(Saved data entries)
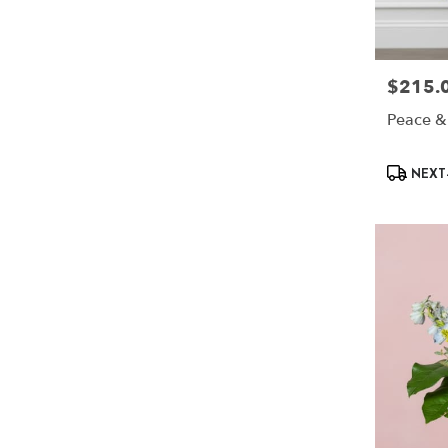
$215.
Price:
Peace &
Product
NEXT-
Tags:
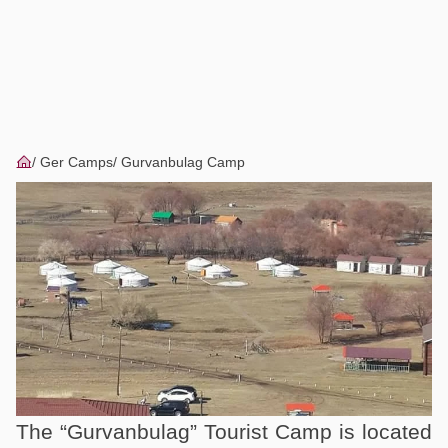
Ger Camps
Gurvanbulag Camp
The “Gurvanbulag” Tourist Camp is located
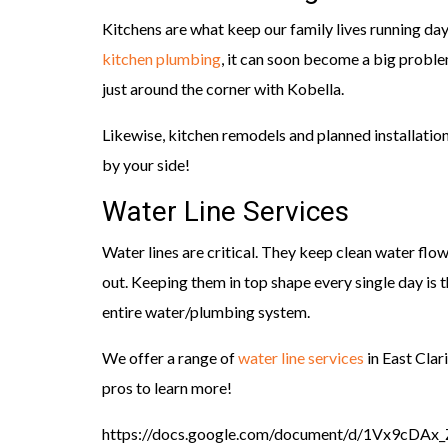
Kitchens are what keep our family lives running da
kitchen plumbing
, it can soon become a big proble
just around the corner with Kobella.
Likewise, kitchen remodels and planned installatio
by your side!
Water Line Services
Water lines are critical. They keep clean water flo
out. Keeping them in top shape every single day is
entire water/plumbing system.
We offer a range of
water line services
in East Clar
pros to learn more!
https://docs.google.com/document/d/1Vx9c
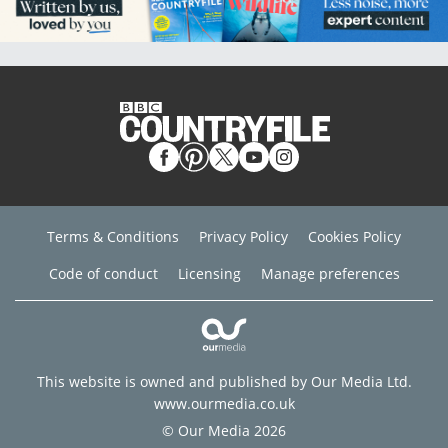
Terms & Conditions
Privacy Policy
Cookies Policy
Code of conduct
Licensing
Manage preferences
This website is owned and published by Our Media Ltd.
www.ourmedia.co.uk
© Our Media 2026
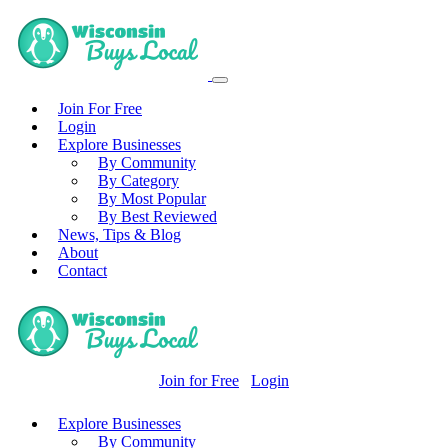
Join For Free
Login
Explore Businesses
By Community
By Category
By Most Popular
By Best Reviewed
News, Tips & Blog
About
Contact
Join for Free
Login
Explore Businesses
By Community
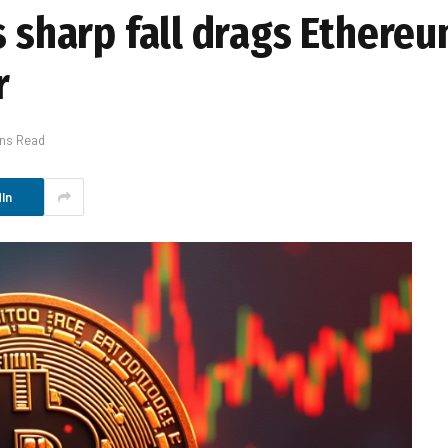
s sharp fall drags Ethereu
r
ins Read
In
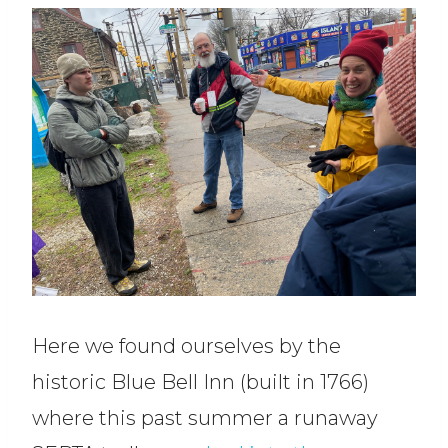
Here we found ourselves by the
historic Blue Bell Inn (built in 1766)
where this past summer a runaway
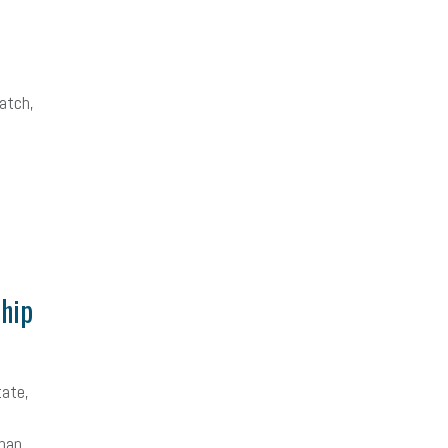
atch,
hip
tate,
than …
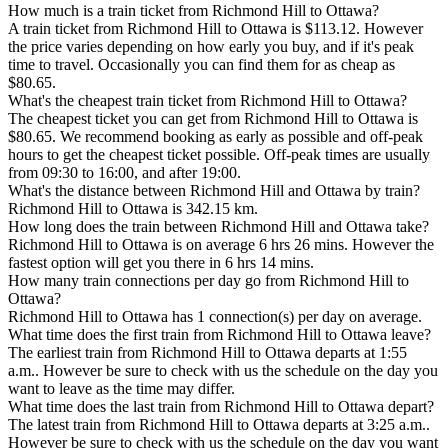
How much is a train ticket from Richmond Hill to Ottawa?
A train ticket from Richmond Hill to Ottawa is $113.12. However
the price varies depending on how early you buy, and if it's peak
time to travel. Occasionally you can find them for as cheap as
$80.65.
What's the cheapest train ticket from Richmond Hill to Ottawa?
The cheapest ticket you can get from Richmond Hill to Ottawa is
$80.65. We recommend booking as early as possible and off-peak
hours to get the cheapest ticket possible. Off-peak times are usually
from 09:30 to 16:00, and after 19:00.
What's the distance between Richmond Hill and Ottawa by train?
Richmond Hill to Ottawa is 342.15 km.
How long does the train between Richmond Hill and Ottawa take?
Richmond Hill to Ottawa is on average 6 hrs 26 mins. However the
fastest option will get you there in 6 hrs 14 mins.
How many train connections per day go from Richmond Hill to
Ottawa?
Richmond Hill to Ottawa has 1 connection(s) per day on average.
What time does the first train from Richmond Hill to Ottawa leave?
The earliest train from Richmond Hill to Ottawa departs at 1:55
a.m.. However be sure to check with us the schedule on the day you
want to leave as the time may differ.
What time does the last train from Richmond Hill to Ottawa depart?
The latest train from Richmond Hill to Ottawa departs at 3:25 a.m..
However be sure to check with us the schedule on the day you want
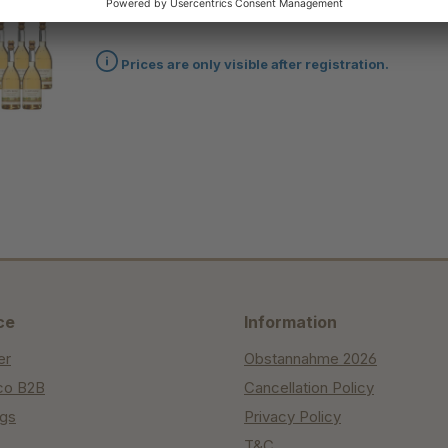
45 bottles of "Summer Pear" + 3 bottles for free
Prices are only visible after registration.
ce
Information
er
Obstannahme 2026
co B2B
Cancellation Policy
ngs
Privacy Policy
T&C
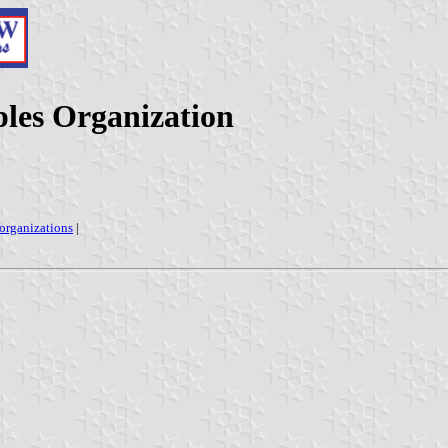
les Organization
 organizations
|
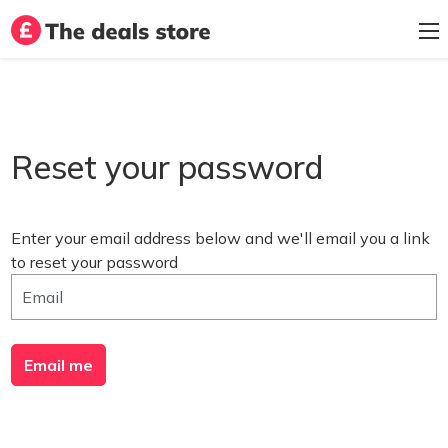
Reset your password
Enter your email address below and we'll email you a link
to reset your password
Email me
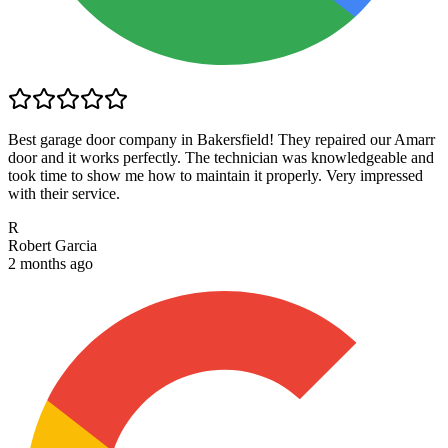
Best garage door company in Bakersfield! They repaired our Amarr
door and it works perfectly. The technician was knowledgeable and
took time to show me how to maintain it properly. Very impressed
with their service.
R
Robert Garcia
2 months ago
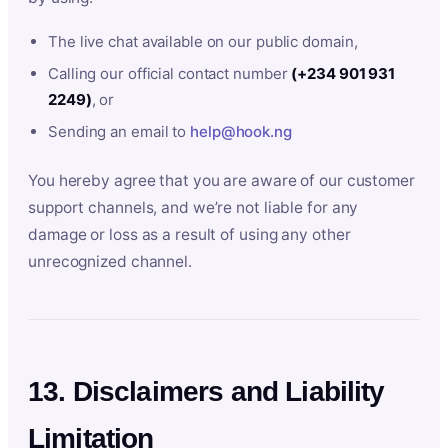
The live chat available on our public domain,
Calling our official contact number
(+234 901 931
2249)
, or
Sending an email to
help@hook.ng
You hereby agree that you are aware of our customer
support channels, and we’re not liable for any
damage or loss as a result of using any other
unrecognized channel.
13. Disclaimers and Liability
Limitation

## Goal of the exercise
Search the data for the string "possible" and copy each line where it appears.

## Exercise result
$80.65. We recommend booking as early as possible and off-peak
hours to get the cheapest ticket possible. Off-peak times are usually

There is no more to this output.